An insulin pump, which the Clark family hope will help control Fiona's diabetes, costs £1000, with one year's running costs about £4000.
Elaine said: "It is a lot of money for a family. But for the government, it is nothing. If the NHS can't afford a pump, I would like to know where the funding is going instead."
Local MP, Tom Greatrex, hit out at Health Secretary Nicola Sturgeon for "not following through on her promises".

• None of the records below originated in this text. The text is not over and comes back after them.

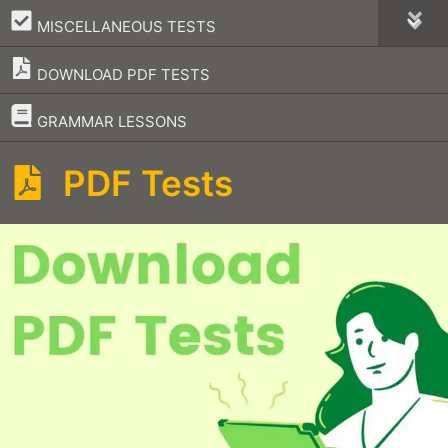
–
MISCELLANEOUS TESTS
DOWNLOAD PDF TESTS
–
GRAMMAR LESSONS
PDF Tests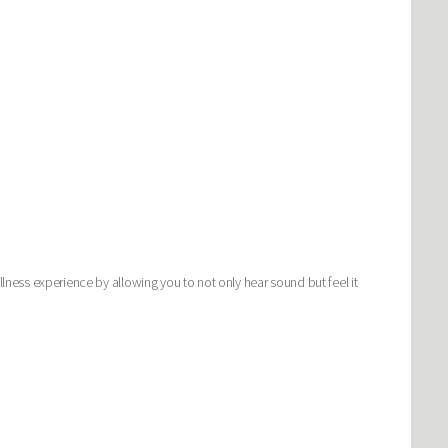
llness experience by allowing you to not only hear sound but feel it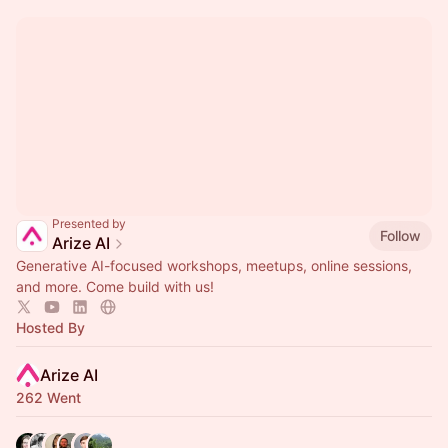
Presented by
Follow
Arize AI
Generative AI-focused workshops, meetups, online sessions,
and more. Come build with us!
Hosted By
Arize AI
262 Went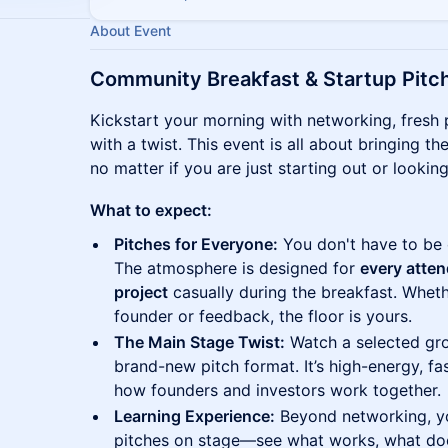
About Event
Community Breakfast & Startup Pitc
Kickstart your morning with networking, fresh p
with a twist. This event is all about bringing
no matter if you are just starting out or lookin
What to expect:
Pitches for Everyone:
You don't have to be 
The atmosphere is designed for
every atten
project
casually during the breakfast. Wheth
founder or feedback, the floor is yours.
The Main Stage Twist:
Watch a selected gro
brand-new pitch format. It’s high-energy, f
how founders and investors work together.
Learning Experience:
Beyond networking, you
pitches on stage—see what works, what does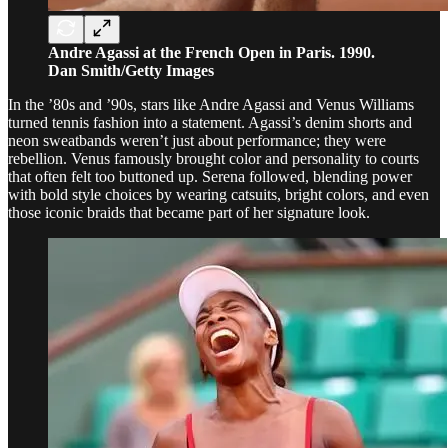
Andre Agassi at the French Open in Paris. 1990.
Dan Smith/Getty Images
In the ’80s and ’90s, stars like Andre Agassi and Venus Williams
turned tennis fashion into a statement. Agassi’s denim shorts and
neon sweatbands weren’t just about performance; they were
rebellion. Venus famously brought color and personality to courts
that often felt too buttoned up. Serena followed, blending power
with bold style choices by wearing catsuits, bright colors, and even
those iconic braids that became part of her signature look.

The Labour MP for Rutherglen and Hamilton West, said: "Earlier this year Nicola Sturgeon claimed that any young person who needed an insulin pump would get one. Yet this doesn't appear to be happening, as Fiona's case shows.
"When the health professionals are clear that an insulin pump would help Fiona to better control her blood sugar levels, it is outrageous that she appears to be prevented from getting one because of a lack of funding from the SNP government in Edinburgh."
A spokeswoman for NHS Greater Glasgow and Clyde said: "Any child who our clinical staff judge requires an insulin pump will receive one as quickly as possible.
"Because Scottish Government has funded a major expansion in pumps for children this year there may be some waiting time as our teams gear up to expand the service.
"It is difficult for us to comment further on individual cases but we would be happy to clarify the position directly to the parent concerned if they get in touch with us."
Fiona's family are organising a fundraising night, on September 1, at the local Glencairn Club, to raise cash for the diabetes unit at Yorkhill Hospital.